File enconding and conversion

Fundix · May 29, 2013, 8:48am

Hi

am not a specialist about file encoding.
On an AIX 5.2.0.0, I need to check files encoding and convert somes of them to UTF-8.

I've used the following command and i think it said to me that all files are encoded using ISO8859-1

%locale charmap
ISO8859-1

I've also used iconv command that way :

iconv -f ISO8859-1 -t UTF-8 test.txt > test2.txt

Is there any command to check that test.txt is in ISO8859-1and test2.txt in UTF-8 ?

Thank You

MichaelFelt · May 29, 2013, 11:55am

The procedure looks correct. However, I do not know of any verification process.

Don_Cragun · May 29, 2013, 3:15pm

The command locale charmap is telling you (by convention) that the character mapping defining the characters in your current locale is related to ISO standard 8859-1. It says absolutely nothing about what codeset was used to encode text found in any particular file.

If a file only contains ASCII text, the ISO8859-1 and the UTF-8 encoding will be identical. If there are characters in a file with the high order bit set on one or more bytes, there are various heuristics you could try to use to determine if a given file was encoded using a particular codeset, but heuristics that could distinguish between various ISO 8859-* standard encodings would require more knowledge than just the contents of the file. Even determining that a file was encoded using UTF-8 would be impossible unless you know that the file only contains text (i.e., no binary data such as an integer or floating point value has been written into the file without converting it to text first).

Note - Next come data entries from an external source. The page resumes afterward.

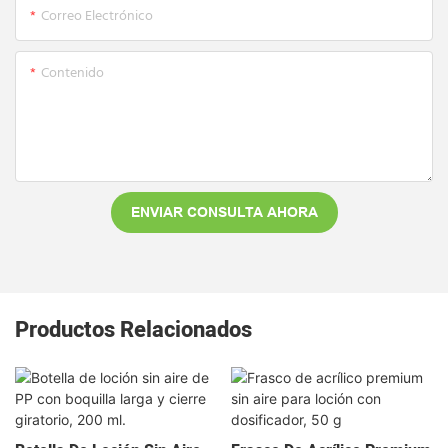
Correo Electrónico
Contenido
ENVIAR CONSULTA AHORA
Productos Relacionados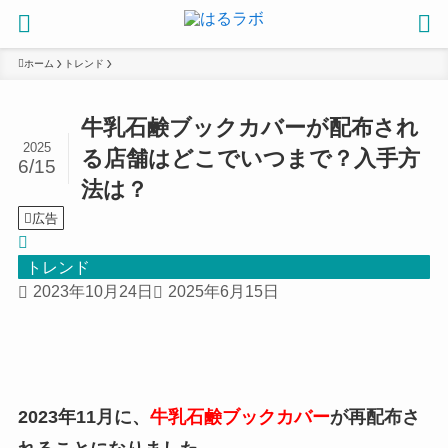
ホーム
トレンド
牛乳石鹸ブックカバーが配布され
2025
る店舗はどこでいつまで？入手方
6/15
法は？
広告
トレンド
2023年10月24日
2025年6月15日
2023年11月に、
牛乳石鹸ブックカバー
が再配布さ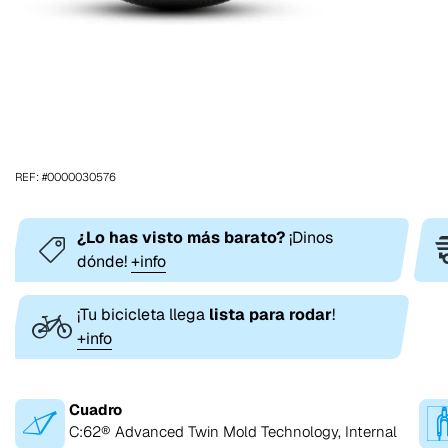
REF: #0000030576
¿Lo has visto más barato?
¡Dinos
dónde!
+info
¡Tu bicicleta llega
lista para rodar
!
+info
Cuadro
C:62® Advanced Twin Mold Technology, Internal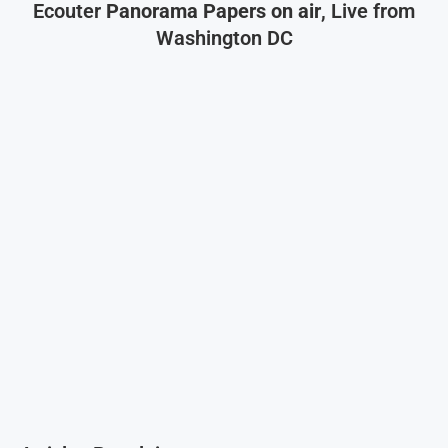
Ecouter
Panorama Papers on air
, Live from
Washington DC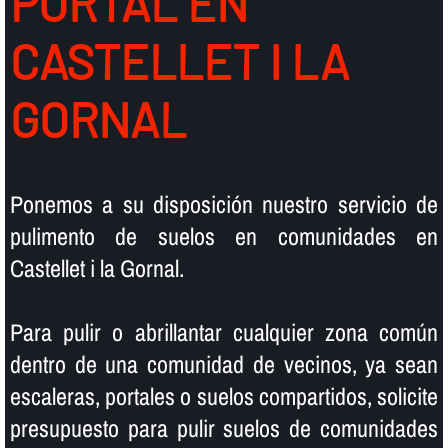
PORTAL EN
CASTELLET I LA
GORNAL
Ponemos a su disposición nuestro servicio de
pulimento de suelos en comunidades en
Castellet i la Gornal.
Para pulir o abrillantar cualquier zona común
dentro de una comunidad de vecinos, ya sean
escaleras, portales o suelos compartidos, solicite
presupuesto para pulir suelos de comunidades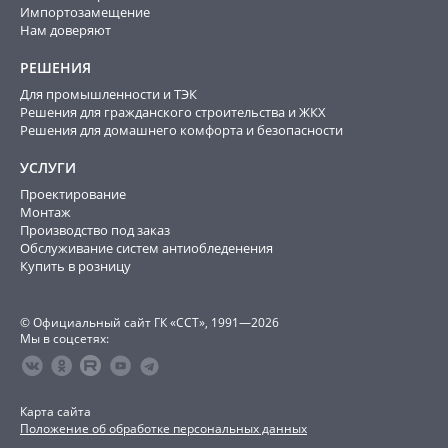
Импортозамещение
Нам доверяют
РЕШЕНИЯ
Для промышленности и ТЭК
Решения для гражданского строительства и ЖКХ
Решения для домашнего комфорта и безопасности
УСЛУГИ
Проектирование
Монтаж
Производство под заказ
Обслуживание систем антиобледенения
Купить в розницу
© Официальный сайт ГК «ССТ», 1991—2026
Мы в соцсетях:
Карта сайта
Положение об обработке персональных данных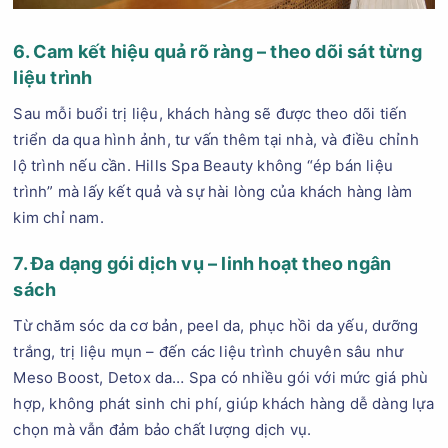
6. Cam kết hiệu quả rõ ràng – theo dõi sát từng
liệu trình
Sau mỗi buổi trị liệu, khách hàng sẽ được theo dõi tiến
triển da qua hình ảnh, tư vấn thêm tại nhà, và điều chỉnh
lộ trình nếu cần. Hills Spa Beauty không “ép bán liệu
trình” mà lấy kết quả và sự hài lòng của khách hàng làm
kim chỉ nam.
7. Đa dạng gói dịch vụ – linh hoạt theo ngân
sách
Từ chăm sóc da cơ bản, peel da, phục hồi da yếu, dưỡng
trắng, trị liệu mụn – đến các liệu trình chuyên sâu như
Meso Boost, Detox da… Spa có nhiều gói với mức giá phù
hợp, không phát sinh chi phí, giúp khách hàng dễ dàng lựa
chọn mà vẫn đảm bảo chất lượng dịch vụ.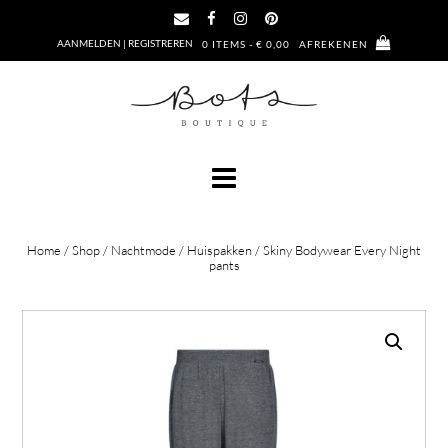
Ga
naar
AANMELDEN | REGISTREREN
0 ITEMS - € 0,00
AFREKENEN
de
inhoud
Home
/
Shop
/
Nachtmode
/
Huispakken
/ Skiny Bodywear Every Night
pants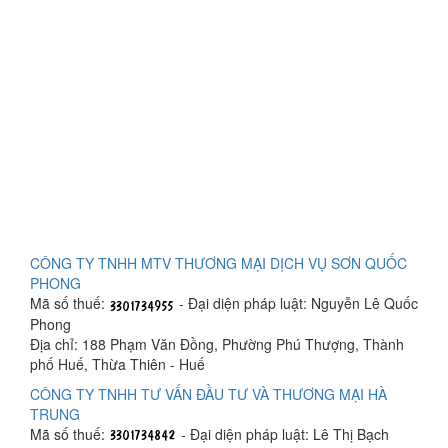
CÔNG TY TNHH MTV THƯƠNG MẠI DỊCH VỤ SƠN QUỐC
PHONG
Mã số thuế:
- Đại diện pháp luật: Nguyễn Lê Quốc
Phong
Địa chỉ: 188 Phạm Văn Đồng, Phường Phú Thượng, Thành
phố Huế, Thừa Thiên - Huế
CÔNG TY TNHH TƯ VẤN ĐẦU TƯ VÀ THƯƠNG MẠI HÀ
TRUNG
Mã số thuế:
- Đại diện pháp luật: Lê Thị Bạch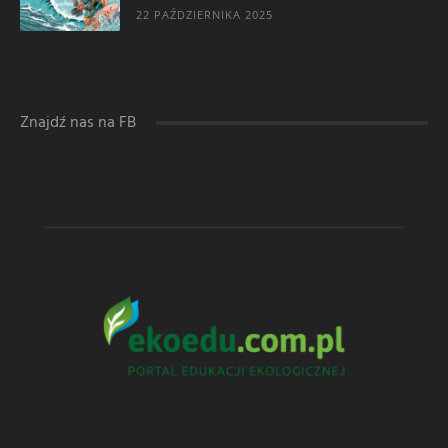
22 PAŹDZIERNIKA 2025
Znajdź nas na FB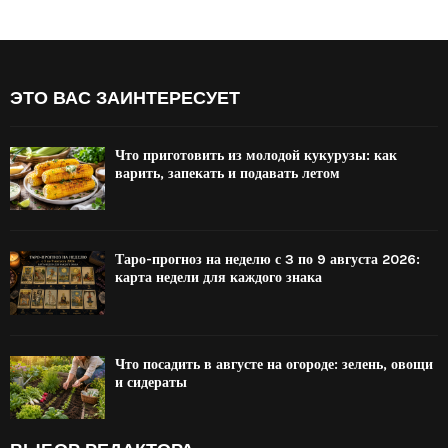
ЭТО ВАС ЗАИНТЕРЕСУЕТ
Что приготовить из молодой кукурузы: как
варить, запекать и подавать летом
Таро-прогноз на неделю с 3 по 9 августа 2026:
карта недели для каждого знака
Что посадить в августе на огороде: зелень, овощи
и сидераты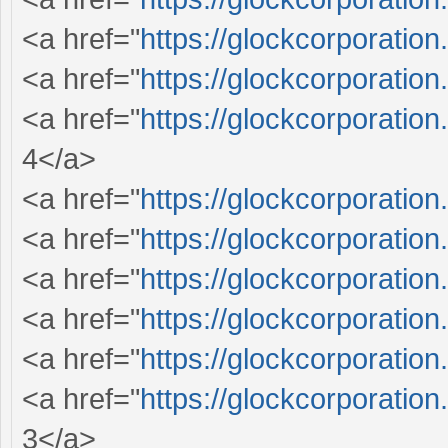
<a href="
https://glockcorporation
<a href="
https://glockcorporation
<a href="
https://glockcorporation
4</a>
<a href="
https://glockcorporation
<a href="
https://glockcorporation
<a href="
https://glockcorporation
<a href="
https://glockcorporation
<a href="
https://glockcorporation
<a href="
https://glockcorporation
3</a>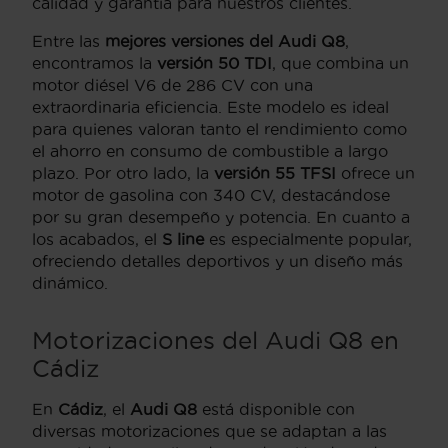
calidad y garantía para nuestros clientes.
Entre las
mejores versiones del Audi Q8
,
encontramos la
versión 50 TDI
, que combina un
motor diésel V6 de 286 CV con una
extraordinaria eficiencia. Este modelo es ideal
para quienes valoran tanto el rendimiento como
el ahorro en consumo de combustible a largo
plazo. Por otro lado, la
versión 55 TFSI
ofrece un
motor de gasolina con 340 CV, destacándose
por su gran desempeño y potencia. En cuanto a
los acabados, el
S line
es especialmente popular,
ofreciendo detalles deportivos y un diseño más
dinámico.
Motorizaciones del Audi Q8 en
Cádiz
En
Cádiz
, el
Audi Q8
está disponible con
diversas motorizaciones que se adaptan a las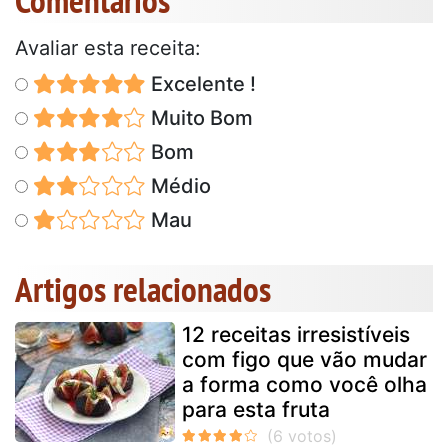
Comentários
Avaliar esta receita:
Excelente !
Muito Bom
Bom
Médio
Mau
Artigos relacionados
12 receitas irresistíveis
com figo que vão mudar
a forma como você olha
para esta fruta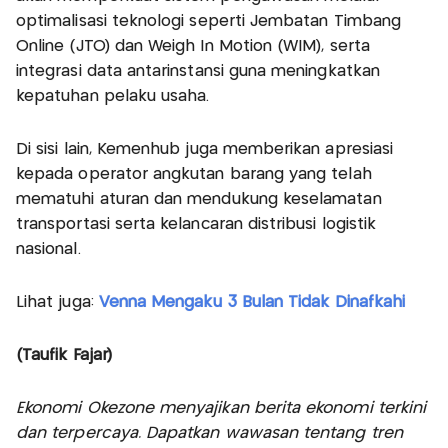
optimalisasi teknologi seperti Jembatan Timbang
Online (JTO) dan Weigh In Motion (WIM), serta
integrasi data antarinstansi guna meningkatkan
kepatuhan pelaku usaha.
Di sisi lain, Kemenhub juga memberikan apresiasi
kepada operator angkutan barang yang telah
mematuhi aturan dan mendukung keselamatan
transportasi serta kelancaran distribusi logistik
nasional.
Lihat juga:
Venna Mengaku 3 Bulan Tidak Dinafkahi
(Taufik Fajar)
Ekonomi Okezone menyajikan berita ekonomi terkini
dan terpercaya. Dapatkan wawasan tentang tren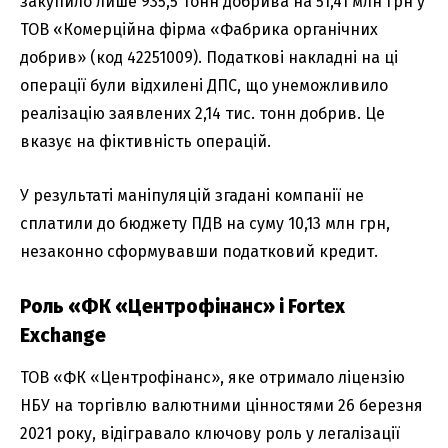
закупило лише 935,5 тонн добрива на 51,41 млн грн у
ТОВ «Комерційна фірма «Фабрика органічних
добрив» (код 42251009). Податкові накладні на ці
операції були відхилені ДПС, що унеможливило
реалізацію заявлених 2,14 тис. тонн добрив. Це
вказує на фіктивність операцій.
У результаті маніпуляцій згадані компанії не
сплатили до бюджету ПДВ на суму 10,13 млн грн,
незаконно сформувавши податковий кредит.
Роль «ФК «Центрофінанс» і Fortex
Exchange
ТОВ «ФК «Центрофінанс», яке отримало ліцензію
НБУ на торгівлю валютними цінностями 26 березня
2021 року, відігравало ключову роль у легалізації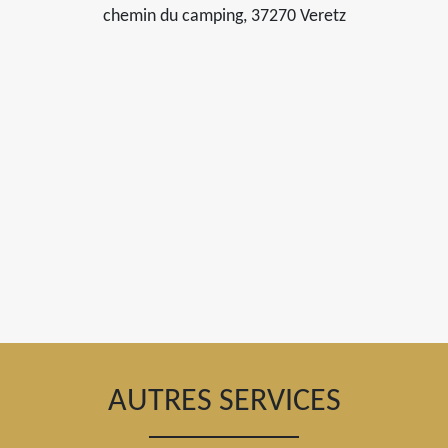
chemin du camping, 37270 Veretz
AUTRES SERVICES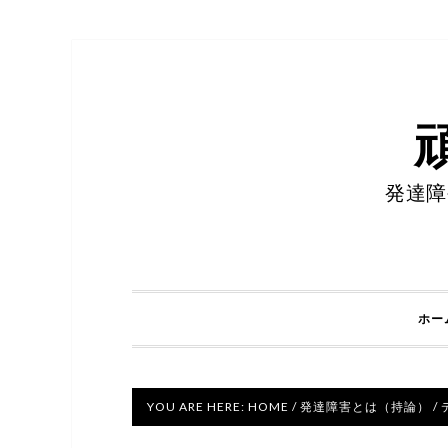
発達障
ホー
YOU ARE HERE:
HOME
/
発達障害とは（持論）
/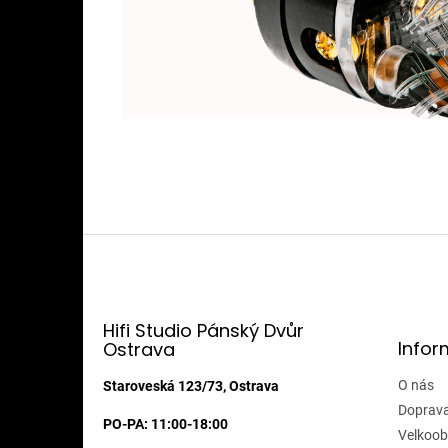
Z
á
p
a
t
Hifi Studio Pánský Dvůr
Infor
Ostrava
í
O nás
Staroveská 123/73, Ostrava
Doprava
PO-PA: 11:00-18:00
Velkoob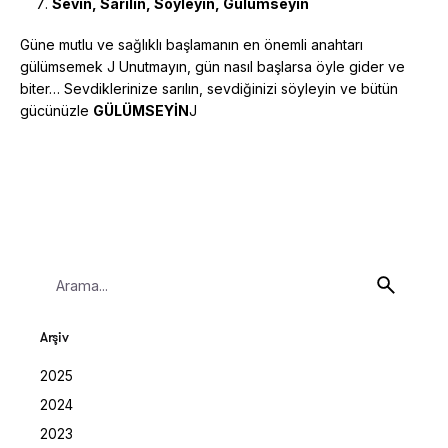
Sevin, Sarılın, Söyleyin, Gülümseyin
Güne mutlu ve sağlıklı başlamanın en önemli anahtarı
gülümsemek J Unutmayın, gün nasıl başlarsa öyle gider ve
biter… Sevdiklerinize sarılın, sevdiğinizi söyleyin ve bütün
gücünüzle
GÜLÜMSEYİN
J
Search
for
Arşiv
2025
2024
2023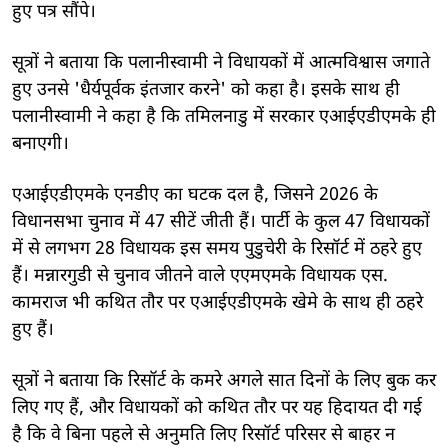
हुए पत्र सौंपे।
सूत्रों ने बताया कि पलानीस्वामी ने विधायकों में आत्मविश्वास जगाते
हुए उनसे 'धैर्यपूर्वक इंतजार करने' को कहा है। इसके साथ ही
पलानीस्वामी ने कहा है कि तमिलनाडु में सरकार एआईएडीएमके ही
बनाएगी।
एआईएडीएमके एनडीए का घटक दल है, जिसने 2026 के
विधानसभा चुनाव में 47 सीटें जीती हैं। पार्टी के कुल 47 विधायकों
में से लगभग 28 विधायक इस समय पुडुचेरी के रिसॉर्ट में ठहरे हुए
हैं। मन्नारगुडी से चुनाव जीतने वाले एएमएमके विधायक एस.
कामराज भी कथित तौर पर एआईएडीएमके खेमे के साथ ही ठहरे
हुए हैं।
सूत्रों ने बताया कि रिसॉर्ट के कमरे अगले सात दिनों के लिए बुक कर
लिए गए हैं, और विधायकों को कथित तौर पर यह हिदायत दी गई
है कि वे बिना पहले से अनुमति लिए रिसॉर्ट परिसर से बाहर न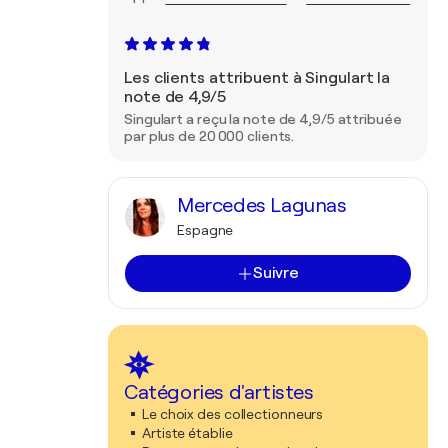
Les clients attribuent à Singulart la
note de 4,9/5
Singulart a reçu la note de 4,9/5 attribuée
par plus de 20 000 clients.
Mercedes Lagunas
Espagne
Suivre
Catégories d'artistes
Le choix des collectionneurs
Artiste établie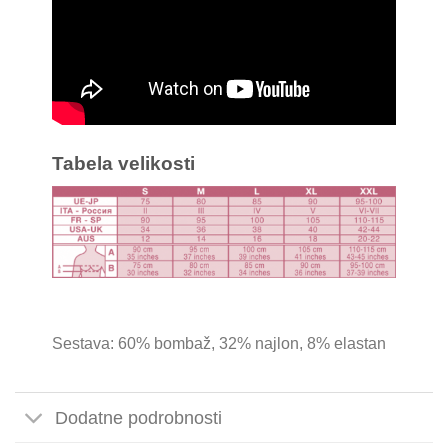
Tabela velikosti
Sestava: 60% bombaž, 32% najlon, 8% elastan
Dodatne podrobnosti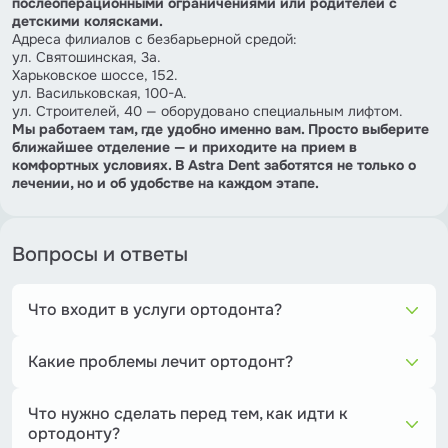
послеоперационными ограничениями или родителей с
детскими колясками.
Адреса филиалов с безбарьерной средой:
ул. Святошинская, 3а.
Харьковское шоссе, 152.
ул. Васильковская, 100-А.
ул. Строителей, 40 — оборудовано специальным лифтом.
Мы работаем там, где удобно именно вам. Просто выберите
ближайшее отделение — и приходите на прием в
комфортных условиях. В Astra Dent заботятся не только о
лечении, но и об удобстве на каждом этапе.
Вопросы и ответы
Что входит в услуги ортодонта?
Ортодонт занимается диагностикой, профилактикой и
лечением неправильного прикуса, скученности зубов, а
Какие проблемы лечит ортодонт?
также коррекцией положения челюстей. В его услуги
Ортодонт помогает при: неправильном прикусе
входят установка брекетов, элайнеров, ретейнеров,
(перекрестном, открытом, глубоком и др.), кривых зубах,
контроль лечения и сопровождение пациента до
Что нужно сделать перед тем, как идти к
больших промежутках между зубами, смещении
финального результата.
ортодонту?
челюсти, нарушении дикции или дыхания, связанном с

The only way to use iconv to reliably convert a file from one codeset to another is to know (independently) what codeset was used when the file was created and what transformations have occurred to that file since then. If the file being converted contains some binary values and some text, you will have to know where the binary data is and just convert the text surrounding the binary data. (You can't do this with iconv, but you could use something like dd to extract the text and binary data into separate files, use iconv to convert the text files, and then create the converted output by putting the converted text files and the binary files back together. Of course, converting from 8859-* to or from UTF-8 can also significantly change the number of bytes needed to represent a string of text. If the data in the file contained binary data specifying the length of some of the text in the file, you would have to also be aware of that and modify the binary portions of the file as well as you reconstruct the output file.)